What this measures: Ability to adjust territories mid-cycle in response to changes.
| Score | Level | Description | Evidence |
|---|---|---|---|
| 1 | Ad hoc | Territories fixed for the year; departing reps' accounts distributed informally | When a rep leaves, accounts grabbed by whoever acts fastest |
| 2 | Emerging | Reactive adjustments for turnover but no proactive rebalancing | Redistribution happens but creates conflict; no clear policy |
| 3 | Defined | Change policy with clear triggers; transition rules prevent disputes | 30-day transition periods; pipeline ownership rules; VP approval required |
| 4 | Managed | Quarterly health reviews with data-driven rebalancing; impact analysis before changes | Reviews compare performance to plan; changes based on data not politics |
| 5 | Optimized | Continuous optimization with automated health monitoring; minimal disruption | System flags drift; quarterly micro-adjustments; change impact tracked |
Red flags: Last change 2+ years ago; departing rep accounts sit unworked for months; changes cause attrition. [src6]
Quick diagnostic question: "What happens when a rep leaves — how long until accounts have active coverage?"

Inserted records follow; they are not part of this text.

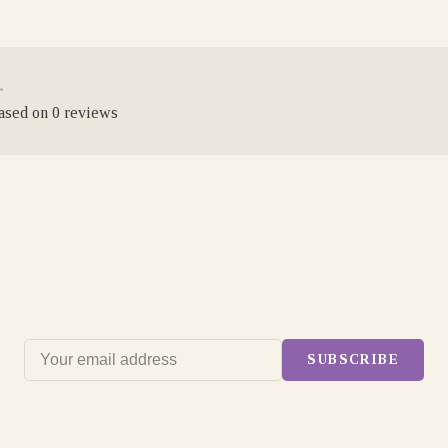
•
based on 0 reviews
SUBSCRIBE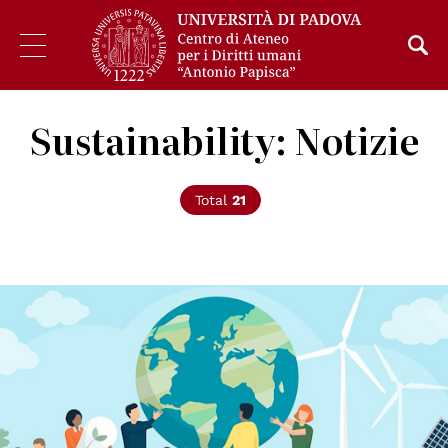
Sustainability: Notizie
Total
21
© Elenabsl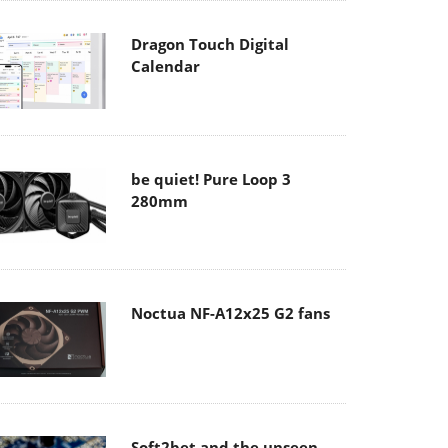
Dragon Touch Digital
Calendar
be quiet! Pure Loop 3
280mm
Noctua NF-A12x25 G2 fans
Soft2bet and the unseen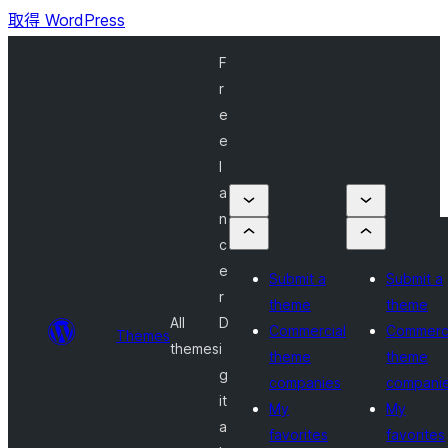
取得 WordPress
F
r
e
e
l
a
n
c
e
Submit a
Submit a
r
theme
theme
All
D
Commercial
Commerci
Themes
themes
i
theme
theme
g
companies
compani
it
My
My
a
favorites
favorites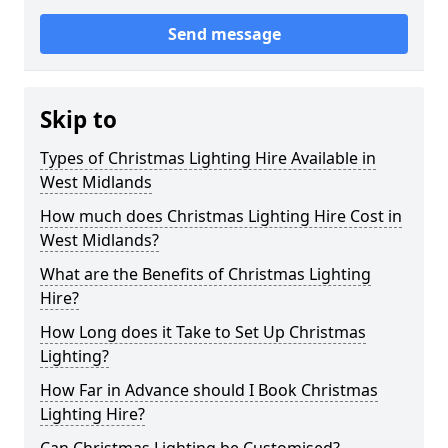
Send message
Skip to
Types of Christmas Lighting Hire Available in
West Midlands
How much does Christmas Lighting Hire Cost in
West Midlands?
What are the Benefits of Christmas Lighting
Hire?
How Long does it Take to Set Up Christmas
Lighting?
How Far in Advance should I Book Christmas
Lighting Hire?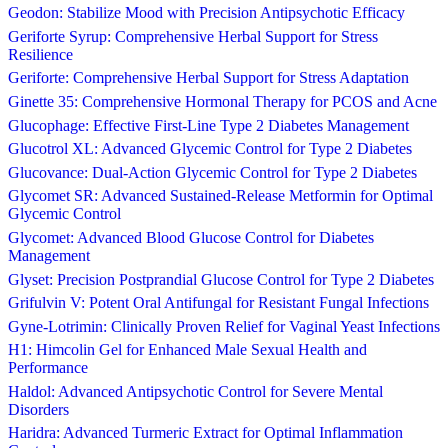
Geodon: Stabilize Mood with Precision Antipsychotic Efficacy
Geriforte Syrup: Comprehensive Herbal Support for Stress
Resilience
Geriforte: Comprehensive Herbal Support for Stress Adaptation
Ginette 35: Comprehensive Hormonal Therapy for PCOS and Acne
Glucophage: Effective First-Line Type 2 Diabetes Management
Glucotrol XL: Advanced Glycemic Control for Type 2 Diabetes
Glucovance: Dual-Action Glycemic Control for Type 2 Diabetes
Glycomet SR: Advanced Sustained-Release Metformin for Optimal
Glycemic Control
Glycomet: Advanced Blood Glucose Control for Diabetes
Management
Glyset: Precision Postprandial Glucose Control for Type 2 Diabetes
Grifulvin V: Potent Oral Antifungal for Resistant Fungal Infections
Gyne-Lotrimin: Clinically Proven Relief for Vaginal Yeast Infections
H1: Himcolin Gel for Enhanced Male Sexual Health and
Performance
Haldol: Advanced Antipsychotic Control for Severe Mental
Disorders
Haridra: Advanced Turmeric Extract for Optimal Inflammation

Overall Score = (Coverage Model + Account Distribution + Whitespace + Data-Driven Methodology + Dynamic Adjustment) / 5
| Overall Score | Maturity Level | Interpretation | Recommended Next Step |
|---|---|---|---|
| 1.0 - 1.9 | Critical | Ad hoc territory design contributing to quota attainment variance and rep attrition | Implement basic coverage model and account scoring |
| 2.0 - 2.9 | Developing | Basic structure but not data-driven or balanced; territories contributing to underperformance | Build multi-factor scoring; implement balance metrics; begin whitespace analysis |
| 3.0 - 3.9 | Competent | Solid design with documented methodology; typical for well-run scaling companies | Add predictive elements; deploy planning tool; build dynamic adjustment |
| 4.0 - 4.5 | Advanced | Data-driven design with optimization tools and proactive adjustment | Implement AI/ML optimization; build continuous monitoring |
| 4.6 - 5.0 | Best-in-class | Continuously optimized with predictive models; maximizing revenue per rep | Integrate with capacity planning and hiring strategy |
| Weak Dimension (Score < 3) | Fetch This Card |
|---|---|
| Coverage Model Design | Territory Coverage Model Selection Guide |
| Account Distribution | Territory Balance and Account Scoring Playbook |
| Whitespace Identification | Whitespace Analysis Framework |
| Data-Driven Methodology | Territory Planning Tools and Methodology |
| Dynamic Adjustment | Territory Change Management Process |
| Segment | Expected Average Score | "Good" Threshold | "Alarm" Threshold |
|---|---|---|---|
| Series B-C ($5-50M ARR, 10-50 reps) | 2.2 | 3.0 | 1.5 |
| Growth/Scale ($50-200M ARR, 50-200 reps) | 3.0 | 3.8 | 2.2 |
| Enterprise ($200M+ ARR, 200+ reps) | 3.8 | 4.3 | 3.0 |
Fetch when a user asks to evaluate territory design, diagnose quota attainment variance, prepare for annual territory planning, or determine whether territory imbalance is causing rep attrition. Also relevant after M&A or significant team growth.